In the illustrated form the frame 3 forms a curved external wall having two spaced apart sides and a central wall curving upwardly over the sides to a peak 7 which extends across the width of the tent.

In this form access ports 9 are in the form of two rectangular apertures with covers in the form of flaps 14 covering the apertures and attached to the canopy at an upper end of the aperture. The ports 9 are located at the end and side of the barrier tent to allow access.

Fig. 8 shows a plan view of the curved wall of the barrier tent spread out before formation if the tent. The curved wall tapers to the upper portion which will form the peak of the barrier tent. In addition, the curved wall includes an opening 20 at the foot end of the tent to allow a patient’s body and/or legs to extend from the tent. This opening will be partly or fully closed by the body of a patient who is in the tent.

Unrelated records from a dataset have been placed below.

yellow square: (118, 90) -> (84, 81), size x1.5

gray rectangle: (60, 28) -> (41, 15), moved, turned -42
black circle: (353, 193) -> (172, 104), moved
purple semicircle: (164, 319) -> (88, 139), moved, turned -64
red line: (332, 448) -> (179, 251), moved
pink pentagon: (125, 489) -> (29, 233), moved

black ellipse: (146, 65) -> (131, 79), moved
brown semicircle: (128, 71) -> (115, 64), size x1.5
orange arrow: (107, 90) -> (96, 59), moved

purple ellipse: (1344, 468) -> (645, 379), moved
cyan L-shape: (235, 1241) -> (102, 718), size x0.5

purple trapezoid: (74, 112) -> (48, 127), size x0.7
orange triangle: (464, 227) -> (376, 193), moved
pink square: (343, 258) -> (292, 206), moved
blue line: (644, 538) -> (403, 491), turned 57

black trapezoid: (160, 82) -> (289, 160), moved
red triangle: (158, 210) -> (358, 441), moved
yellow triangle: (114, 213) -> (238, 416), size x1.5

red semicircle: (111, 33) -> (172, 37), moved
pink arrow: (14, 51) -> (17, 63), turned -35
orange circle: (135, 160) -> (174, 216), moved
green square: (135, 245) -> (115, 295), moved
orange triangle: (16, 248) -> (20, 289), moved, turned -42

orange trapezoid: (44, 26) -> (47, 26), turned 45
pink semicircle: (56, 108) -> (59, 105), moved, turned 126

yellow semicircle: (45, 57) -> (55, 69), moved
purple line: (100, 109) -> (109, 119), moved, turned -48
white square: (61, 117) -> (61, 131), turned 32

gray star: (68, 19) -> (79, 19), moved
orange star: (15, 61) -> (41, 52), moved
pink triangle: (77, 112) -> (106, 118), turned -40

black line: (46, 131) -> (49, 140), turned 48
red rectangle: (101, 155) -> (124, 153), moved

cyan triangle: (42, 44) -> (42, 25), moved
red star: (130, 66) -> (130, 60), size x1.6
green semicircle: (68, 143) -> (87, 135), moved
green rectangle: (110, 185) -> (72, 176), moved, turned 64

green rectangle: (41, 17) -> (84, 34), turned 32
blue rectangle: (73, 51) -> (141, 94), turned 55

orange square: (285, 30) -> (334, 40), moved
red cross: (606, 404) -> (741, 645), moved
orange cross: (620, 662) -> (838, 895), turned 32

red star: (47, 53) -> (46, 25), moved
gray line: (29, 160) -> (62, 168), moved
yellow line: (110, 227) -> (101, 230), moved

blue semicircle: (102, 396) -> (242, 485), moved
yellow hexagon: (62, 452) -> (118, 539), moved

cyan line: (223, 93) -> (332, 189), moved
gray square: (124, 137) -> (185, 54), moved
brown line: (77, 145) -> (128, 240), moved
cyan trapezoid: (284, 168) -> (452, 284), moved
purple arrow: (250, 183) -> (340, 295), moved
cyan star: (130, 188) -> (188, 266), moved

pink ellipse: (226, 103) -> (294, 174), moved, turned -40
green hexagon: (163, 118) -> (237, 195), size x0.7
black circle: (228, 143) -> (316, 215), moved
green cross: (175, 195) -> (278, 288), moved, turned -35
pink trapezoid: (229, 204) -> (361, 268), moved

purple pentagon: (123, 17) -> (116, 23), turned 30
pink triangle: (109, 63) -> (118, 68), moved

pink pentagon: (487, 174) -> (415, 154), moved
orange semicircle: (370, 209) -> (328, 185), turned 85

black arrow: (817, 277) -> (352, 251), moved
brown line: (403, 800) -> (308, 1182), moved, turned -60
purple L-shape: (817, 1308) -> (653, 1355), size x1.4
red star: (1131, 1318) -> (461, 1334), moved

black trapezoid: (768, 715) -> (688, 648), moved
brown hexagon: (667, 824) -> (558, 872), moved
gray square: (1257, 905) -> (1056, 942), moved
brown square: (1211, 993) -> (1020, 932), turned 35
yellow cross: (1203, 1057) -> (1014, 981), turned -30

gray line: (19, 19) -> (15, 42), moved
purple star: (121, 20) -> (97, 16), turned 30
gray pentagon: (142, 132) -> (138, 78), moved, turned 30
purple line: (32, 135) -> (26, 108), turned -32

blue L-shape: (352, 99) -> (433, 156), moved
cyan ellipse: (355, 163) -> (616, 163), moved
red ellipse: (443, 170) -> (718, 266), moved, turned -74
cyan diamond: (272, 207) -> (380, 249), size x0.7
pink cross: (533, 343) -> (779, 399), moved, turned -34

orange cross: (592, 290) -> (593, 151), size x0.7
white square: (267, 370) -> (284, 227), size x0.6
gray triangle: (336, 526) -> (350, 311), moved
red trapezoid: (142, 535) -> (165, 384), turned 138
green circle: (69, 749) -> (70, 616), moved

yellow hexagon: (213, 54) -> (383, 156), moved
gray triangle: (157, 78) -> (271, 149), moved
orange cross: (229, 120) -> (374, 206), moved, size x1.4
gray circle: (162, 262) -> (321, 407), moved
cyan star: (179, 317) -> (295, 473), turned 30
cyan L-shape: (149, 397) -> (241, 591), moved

Fig. 9 shows an alternative shape of the barrier tent curved wall. The shape includes side walls 16 and a top curved wall 17 that turn through an angle with respect to one another in use. The wall further includes an opening 20 for the patient’s body or legs to extend through. Again an attachment strip 12 may be adhesive or weighted, may be located at the bottom of the tent to connect with bedding or a surface.

Referring now to Fig. 10, the cross-sectional profile of the interior cavity of the barrier tent is shown. The profile curves steeply from the base and tapers to the peak of the tent.

Figure 11 shows one embodiment of a suction tube 21 which is configured to be fitted at a lower section of the barrier tent 1. The suction tube 21 has a circular cross section and includes a plurality of perforations 22 to allow for suction from the barrier tent at a lower end of the tent. In some forms the flexible shaft of the tent may be connected with and extend from the suction tube through an aperture in the tube.

In use, suction tubes 21 are extended along either side of the lower area of the barrier tent. The barrier tent is secured to the suction tubes by Velcro or other attachment. At least a portion of the suction tubes are covered by the base of the tent. Operating room wall or portable suction is attached to the suction tubes and a filter is located between the suction tubes and the wall or portable suction.

Fig. 12 shows an example of a connector that may be utilised as the input allowing gas into the interior cavity of the barrier tent. The connector comprises a body 24 having a flange 25 and an interior channel 26 which allows for delivery of gas from a tube to the interior cavity of the tent.

The barrier tent provides flexibility in protecting health workers from aerosolised material emanating from the patient through a combination of a physical barrier and the flow of gas from an upper portion of the tent which may deflect movement of the aerosolised material to limit the material contacting the interior of the tent particularly in the upper portions of the tent. Flow of gas within the interior of the barrier tent is managed by the delivery of gas in some forms through a full cone spray nozzle, the delivery being from an upper portion of the interior of the tent and directed downwardly. In addition, the suction tubes from a lower region promote the movement of gas that limits infection.

While the technology has been described in reference to its preferred embodiments, it is to be understood that the words which have been used are words of description rather than limitation and that changes may be made without departing from its scope as defined by the appended claims.

It is to be understood that a reference herein to a prior art document does not constitute an admission that the document forms part of the common general knowledge in the art in Australia or in any other country.

In the claims which follow and in the preceding description, except where the context requires otherwise due to express language or necessary implication, the word “comprise” or variations such as “comprises” or “comprising” is used in an inclusive sense, i.e. to specify the presence of the stated features but not to preclude the presence or addition of further features in various embodiments of the technology.